Conclusion. For the reasons set forth above, the order allowing the motion to suppress is reversed. The case is remanded to the Juvenile Court for further proceedings.
 A third Boston police officer was involved in the arrest, but he did not testify.
 The juvenile argues that the "judge did not specifically find that the [juvenile] was placing something in his sock. She found that `the detective stated that it appeared he was placing something in his right sock.'" Even if the judge did not find that the juvenile was placing something in his sock, it was the movement near the sock along with peering into the window and manipulating something in his pocket that, through the eyes of an experienced officer, formed a basis for reasonable suspicion. See Commonwealth v. De-Peiza, 449 Mass. 367, 373 (2007), and cases cited (officers may rely on their experience and training as grounds for reasonable suspicion).
 The record is unclear as to the scope of the patfrisk. Doogan testified that he "reached down to . . . his sock and there was the gun," which suggests that the patfrisk might have been limited to the juvenile's right leg.
 We remanded Commonwealth v. Isaiah I., 448 Mass. 334, 338 (2007), in part because the judge did not make credibility determinations about the officers' testimony. Here, the judge again does not explicitly state that she found the officers credible. However, the judge changed some findings and expounded on others in the separate "findings of fact" section of her decision. For example, the initial decision made no reference to the juvenile's behavior as the unmarked cruiser approached and stated, incorrectly, that the officers "immediately started pursuit of the two males." We conclude, therefore, that she implicitly found the officers' testimony credible.

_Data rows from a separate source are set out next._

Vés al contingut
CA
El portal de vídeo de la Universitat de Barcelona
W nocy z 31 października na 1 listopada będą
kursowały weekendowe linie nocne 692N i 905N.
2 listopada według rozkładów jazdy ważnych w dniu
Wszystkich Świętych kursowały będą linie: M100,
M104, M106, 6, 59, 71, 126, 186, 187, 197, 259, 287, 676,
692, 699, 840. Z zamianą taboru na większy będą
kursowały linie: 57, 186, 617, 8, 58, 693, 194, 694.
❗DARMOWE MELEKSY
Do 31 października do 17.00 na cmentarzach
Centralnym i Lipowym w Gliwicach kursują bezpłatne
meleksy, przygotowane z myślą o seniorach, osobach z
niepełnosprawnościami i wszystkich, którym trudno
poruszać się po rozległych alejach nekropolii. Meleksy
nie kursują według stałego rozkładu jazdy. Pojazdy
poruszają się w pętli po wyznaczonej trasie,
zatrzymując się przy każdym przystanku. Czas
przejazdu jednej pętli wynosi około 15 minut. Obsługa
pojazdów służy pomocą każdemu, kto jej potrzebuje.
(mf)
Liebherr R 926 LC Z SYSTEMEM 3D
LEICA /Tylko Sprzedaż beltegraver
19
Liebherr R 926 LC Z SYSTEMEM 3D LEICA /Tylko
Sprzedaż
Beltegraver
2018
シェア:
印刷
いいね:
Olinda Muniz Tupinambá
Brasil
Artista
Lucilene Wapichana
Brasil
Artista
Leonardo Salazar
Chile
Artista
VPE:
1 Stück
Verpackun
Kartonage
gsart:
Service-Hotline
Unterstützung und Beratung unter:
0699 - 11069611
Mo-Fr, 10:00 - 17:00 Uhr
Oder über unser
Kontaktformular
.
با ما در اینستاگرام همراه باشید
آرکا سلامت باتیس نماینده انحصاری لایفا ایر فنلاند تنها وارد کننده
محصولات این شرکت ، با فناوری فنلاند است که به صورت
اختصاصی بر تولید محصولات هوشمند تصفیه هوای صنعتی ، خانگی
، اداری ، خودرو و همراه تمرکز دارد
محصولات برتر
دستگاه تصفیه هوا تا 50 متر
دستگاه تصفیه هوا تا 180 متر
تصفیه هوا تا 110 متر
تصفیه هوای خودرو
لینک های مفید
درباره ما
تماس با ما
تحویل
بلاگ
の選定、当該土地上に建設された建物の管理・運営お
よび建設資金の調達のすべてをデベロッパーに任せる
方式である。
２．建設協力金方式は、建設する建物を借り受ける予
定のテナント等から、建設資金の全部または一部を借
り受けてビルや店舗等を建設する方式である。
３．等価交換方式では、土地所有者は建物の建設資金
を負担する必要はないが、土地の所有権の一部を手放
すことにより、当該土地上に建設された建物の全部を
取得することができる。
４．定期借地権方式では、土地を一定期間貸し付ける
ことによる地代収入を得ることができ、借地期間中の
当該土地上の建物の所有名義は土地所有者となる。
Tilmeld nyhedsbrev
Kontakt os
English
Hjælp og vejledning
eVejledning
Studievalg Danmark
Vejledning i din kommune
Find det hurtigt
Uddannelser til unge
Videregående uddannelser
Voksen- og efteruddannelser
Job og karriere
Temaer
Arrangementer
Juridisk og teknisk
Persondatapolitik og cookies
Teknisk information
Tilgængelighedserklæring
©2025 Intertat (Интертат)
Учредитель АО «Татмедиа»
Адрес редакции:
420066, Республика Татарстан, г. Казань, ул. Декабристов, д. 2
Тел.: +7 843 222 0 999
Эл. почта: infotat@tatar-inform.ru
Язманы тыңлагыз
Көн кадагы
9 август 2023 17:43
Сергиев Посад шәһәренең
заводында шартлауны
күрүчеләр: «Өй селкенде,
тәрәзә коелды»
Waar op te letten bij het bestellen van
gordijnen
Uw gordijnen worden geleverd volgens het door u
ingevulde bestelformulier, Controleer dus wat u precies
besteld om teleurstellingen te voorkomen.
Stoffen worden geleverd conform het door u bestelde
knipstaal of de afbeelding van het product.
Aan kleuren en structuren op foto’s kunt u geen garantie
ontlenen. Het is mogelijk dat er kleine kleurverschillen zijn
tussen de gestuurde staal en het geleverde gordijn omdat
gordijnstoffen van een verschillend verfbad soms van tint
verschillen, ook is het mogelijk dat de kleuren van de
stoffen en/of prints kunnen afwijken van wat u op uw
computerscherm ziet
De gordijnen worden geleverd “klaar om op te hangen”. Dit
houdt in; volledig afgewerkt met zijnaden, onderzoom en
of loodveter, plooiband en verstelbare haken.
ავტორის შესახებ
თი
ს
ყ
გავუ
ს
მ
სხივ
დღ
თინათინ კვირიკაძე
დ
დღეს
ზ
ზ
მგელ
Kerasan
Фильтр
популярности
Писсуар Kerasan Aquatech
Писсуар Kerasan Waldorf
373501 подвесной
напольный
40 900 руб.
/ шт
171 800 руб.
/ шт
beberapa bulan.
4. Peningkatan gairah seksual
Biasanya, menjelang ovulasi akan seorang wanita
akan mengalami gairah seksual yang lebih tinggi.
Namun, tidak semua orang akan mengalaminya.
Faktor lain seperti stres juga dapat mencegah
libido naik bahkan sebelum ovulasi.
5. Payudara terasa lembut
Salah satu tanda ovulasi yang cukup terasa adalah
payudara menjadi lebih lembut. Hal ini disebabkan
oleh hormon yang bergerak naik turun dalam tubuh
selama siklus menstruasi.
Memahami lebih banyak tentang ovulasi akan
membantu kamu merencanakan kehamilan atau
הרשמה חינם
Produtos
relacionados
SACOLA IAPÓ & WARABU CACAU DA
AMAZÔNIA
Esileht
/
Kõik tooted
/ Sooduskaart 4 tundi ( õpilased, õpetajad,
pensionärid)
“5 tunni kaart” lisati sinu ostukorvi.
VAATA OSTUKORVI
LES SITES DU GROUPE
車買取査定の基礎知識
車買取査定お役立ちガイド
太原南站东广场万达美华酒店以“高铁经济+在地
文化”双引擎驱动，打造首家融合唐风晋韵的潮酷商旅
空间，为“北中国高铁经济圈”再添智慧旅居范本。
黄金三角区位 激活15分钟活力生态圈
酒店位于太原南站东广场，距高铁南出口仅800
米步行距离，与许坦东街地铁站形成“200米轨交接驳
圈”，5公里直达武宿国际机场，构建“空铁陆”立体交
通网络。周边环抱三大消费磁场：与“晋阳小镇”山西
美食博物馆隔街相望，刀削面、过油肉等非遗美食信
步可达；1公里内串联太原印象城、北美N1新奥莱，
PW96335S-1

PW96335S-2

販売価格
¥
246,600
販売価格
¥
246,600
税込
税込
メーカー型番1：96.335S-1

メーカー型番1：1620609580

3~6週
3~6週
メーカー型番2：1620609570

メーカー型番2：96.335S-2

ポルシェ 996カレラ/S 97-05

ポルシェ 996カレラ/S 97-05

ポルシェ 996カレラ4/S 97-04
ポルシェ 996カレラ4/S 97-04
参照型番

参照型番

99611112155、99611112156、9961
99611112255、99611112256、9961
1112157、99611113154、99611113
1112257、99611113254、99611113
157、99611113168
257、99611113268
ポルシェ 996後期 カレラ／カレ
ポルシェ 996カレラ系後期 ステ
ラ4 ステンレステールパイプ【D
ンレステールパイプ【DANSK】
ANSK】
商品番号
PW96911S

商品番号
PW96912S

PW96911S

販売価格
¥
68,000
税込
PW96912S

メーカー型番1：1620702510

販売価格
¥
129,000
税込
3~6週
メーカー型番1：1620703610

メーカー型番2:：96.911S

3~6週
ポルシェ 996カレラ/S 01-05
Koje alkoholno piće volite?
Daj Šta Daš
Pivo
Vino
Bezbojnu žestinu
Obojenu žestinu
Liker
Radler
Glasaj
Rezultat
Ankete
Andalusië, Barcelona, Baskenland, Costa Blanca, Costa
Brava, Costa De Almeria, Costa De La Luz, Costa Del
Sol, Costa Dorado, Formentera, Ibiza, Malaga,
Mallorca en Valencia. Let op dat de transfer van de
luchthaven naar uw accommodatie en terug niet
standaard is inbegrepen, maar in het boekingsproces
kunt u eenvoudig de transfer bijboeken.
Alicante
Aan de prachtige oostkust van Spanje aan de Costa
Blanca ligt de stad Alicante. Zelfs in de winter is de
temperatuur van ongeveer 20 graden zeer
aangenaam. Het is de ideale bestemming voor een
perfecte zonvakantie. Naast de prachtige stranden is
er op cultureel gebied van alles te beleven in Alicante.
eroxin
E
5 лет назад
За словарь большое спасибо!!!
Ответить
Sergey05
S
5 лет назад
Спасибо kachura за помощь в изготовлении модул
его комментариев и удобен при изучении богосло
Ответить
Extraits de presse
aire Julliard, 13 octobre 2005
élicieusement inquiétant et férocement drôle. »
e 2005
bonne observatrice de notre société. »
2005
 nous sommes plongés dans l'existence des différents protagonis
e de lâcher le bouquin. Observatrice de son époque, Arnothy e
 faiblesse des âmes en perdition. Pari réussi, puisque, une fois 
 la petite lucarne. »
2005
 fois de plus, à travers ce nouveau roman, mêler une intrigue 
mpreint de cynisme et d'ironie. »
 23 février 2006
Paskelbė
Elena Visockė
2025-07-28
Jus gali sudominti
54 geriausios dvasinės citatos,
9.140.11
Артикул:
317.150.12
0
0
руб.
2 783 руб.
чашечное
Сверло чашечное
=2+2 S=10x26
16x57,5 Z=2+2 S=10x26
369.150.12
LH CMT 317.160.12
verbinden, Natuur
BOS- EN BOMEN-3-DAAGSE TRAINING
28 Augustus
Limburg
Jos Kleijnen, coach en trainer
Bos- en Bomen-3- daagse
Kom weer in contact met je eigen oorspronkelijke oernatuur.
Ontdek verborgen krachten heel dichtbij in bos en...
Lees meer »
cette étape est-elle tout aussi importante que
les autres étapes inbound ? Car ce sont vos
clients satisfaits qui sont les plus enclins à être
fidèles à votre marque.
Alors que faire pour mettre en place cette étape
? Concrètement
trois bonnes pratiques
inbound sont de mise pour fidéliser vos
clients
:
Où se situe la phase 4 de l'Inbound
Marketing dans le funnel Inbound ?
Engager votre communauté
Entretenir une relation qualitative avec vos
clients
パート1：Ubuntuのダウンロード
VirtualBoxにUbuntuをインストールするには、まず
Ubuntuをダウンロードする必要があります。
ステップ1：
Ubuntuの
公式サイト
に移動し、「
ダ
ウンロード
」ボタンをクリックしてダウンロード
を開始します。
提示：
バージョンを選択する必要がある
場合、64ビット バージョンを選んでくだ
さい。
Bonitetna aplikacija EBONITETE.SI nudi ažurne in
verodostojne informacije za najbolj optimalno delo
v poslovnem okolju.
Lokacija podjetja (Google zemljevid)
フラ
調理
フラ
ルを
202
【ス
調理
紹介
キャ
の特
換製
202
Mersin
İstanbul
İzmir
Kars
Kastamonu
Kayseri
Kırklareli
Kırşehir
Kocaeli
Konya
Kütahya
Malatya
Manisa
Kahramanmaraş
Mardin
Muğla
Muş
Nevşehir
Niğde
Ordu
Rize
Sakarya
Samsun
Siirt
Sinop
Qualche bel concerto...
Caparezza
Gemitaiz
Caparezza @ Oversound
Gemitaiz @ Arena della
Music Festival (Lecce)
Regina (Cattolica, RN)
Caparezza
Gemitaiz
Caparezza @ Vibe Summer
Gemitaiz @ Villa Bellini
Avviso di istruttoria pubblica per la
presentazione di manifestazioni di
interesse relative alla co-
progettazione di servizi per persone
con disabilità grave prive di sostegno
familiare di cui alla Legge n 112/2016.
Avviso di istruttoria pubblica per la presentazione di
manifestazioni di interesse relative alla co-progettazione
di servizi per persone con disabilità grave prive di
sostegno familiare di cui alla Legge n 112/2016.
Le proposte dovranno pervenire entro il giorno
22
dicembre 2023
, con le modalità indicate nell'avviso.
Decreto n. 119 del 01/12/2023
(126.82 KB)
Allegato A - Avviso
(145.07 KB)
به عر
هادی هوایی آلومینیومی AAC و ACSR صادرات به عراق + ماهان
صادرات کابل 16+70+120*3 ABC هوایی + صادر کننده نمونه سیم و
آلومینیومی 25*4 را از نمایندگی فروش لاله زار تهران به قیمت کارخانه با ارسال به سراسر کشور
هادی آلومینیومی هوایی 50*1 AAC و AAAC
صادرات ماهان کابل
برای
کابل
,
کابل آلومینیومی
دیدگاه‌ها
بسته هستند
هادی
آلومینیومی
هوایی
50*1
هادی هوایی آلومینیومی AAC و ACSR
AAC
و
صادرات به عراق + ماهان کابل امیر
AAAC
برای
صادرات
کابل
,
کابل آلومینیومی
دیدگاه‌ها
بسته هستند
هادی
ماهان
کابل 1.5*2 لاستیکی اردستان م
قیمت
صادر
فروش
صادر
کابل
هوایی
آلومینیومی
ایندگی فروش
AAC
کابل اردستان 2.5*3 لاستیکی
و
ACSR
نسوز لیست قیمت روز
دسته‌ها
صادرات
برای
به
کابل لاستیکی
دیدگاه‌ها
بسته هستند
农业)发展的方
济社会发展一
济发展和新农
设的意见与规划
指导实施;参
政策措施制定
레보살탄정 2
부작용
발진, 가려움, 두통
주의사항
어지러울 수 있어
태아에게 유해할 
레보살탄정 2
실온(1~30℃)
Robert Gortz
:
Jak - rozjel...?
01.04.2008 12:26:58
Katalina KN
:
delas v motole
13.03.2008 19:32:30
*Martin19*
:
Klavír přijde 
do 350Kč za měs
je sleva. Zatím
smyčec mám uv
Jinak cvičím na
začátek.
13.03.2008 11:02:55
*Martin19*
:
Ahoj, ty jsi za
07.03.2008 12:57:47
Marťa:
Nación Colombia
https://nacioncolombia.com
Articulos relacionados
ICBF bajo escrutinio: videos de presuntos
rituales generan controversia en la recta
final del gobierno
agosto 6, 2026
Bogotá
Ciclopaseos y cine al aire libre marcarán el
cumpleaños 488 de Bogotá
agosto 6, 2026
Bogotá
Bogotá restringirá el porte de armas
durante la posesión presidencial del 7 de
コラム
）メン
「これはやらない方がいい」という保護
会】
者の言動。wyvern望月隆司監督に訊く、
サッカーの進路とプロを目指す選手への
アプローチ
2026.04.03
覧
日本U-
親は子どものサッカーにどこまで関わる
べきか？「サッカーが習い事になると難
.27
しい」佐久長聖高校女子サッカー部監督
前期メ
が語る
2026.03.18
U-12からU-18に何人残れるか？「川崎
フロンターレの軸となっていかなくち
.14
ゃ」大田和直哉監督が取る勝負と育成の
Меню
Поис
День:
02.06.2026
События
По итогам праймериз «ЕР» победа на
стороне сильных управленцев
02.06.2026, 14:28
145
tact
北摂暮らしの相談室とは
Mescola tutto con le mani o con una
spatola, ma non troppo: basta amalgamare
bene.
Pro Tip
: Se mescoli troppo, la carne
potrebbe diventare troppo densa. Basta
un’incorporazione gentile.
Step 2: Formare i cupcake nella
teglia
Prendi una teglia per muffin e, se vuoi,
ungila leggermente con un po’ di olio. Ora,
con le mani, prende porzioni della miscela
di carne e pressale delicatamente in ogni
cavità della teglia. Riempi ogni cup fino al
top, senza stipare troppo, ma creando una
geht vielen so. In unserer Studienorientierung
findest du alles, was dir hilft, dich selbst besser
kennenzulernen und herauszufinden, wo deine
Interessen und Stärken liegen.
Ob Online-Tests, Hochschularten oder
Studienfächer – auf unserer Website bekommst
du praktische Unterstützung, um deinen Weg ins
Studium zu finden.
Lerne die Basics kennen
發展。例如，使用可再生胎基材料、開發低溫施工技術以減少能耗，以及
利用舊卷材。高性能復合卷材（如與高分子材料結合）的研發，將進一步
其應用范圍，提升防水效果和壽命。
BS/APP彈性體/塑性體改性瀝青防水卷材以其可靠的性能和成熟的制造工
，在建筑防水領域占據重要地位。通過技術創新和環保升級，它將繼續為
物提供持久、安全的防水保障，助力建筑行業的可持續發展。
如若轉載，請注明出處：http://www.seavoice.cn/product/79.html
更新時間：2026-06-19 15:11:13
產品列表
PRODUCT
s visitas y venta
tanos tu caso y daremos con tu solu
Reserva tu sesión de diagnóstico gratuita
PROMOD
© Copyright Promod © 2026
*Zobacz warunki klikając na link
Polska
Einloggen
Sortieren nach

It would have been helpful for the judge to state her findings and not use the words "officers stated." However inartful, we conclude that the judge did set out what she thought was credible evidence. Moreover, our conclusion is not inconsistent with her ultimate decision to grant the motion to suppress. As discussed infra, because the judge erroneously assumed that the juvenile was seized when Doogan formed the subjective intent to stop him, she did not discuss facts she found after that point except to state that the officer was not in fear of his safety. This is not a case where the judge made no explicit findings. See, e.g., Commonwealth v. Grandison, 433 Mass. 135, 137 (2001), and cases cited.
 The juvenile claims that when the innocent activity outside the store is paired with Doogan's observations in the store there is insufficient reasonable suspicion to warrant a stop because "if there is no reason to believe the [juvenile] is casing the store for an armed robbery there is nothing sinister in the [juvenile] appearing to put something in his sock."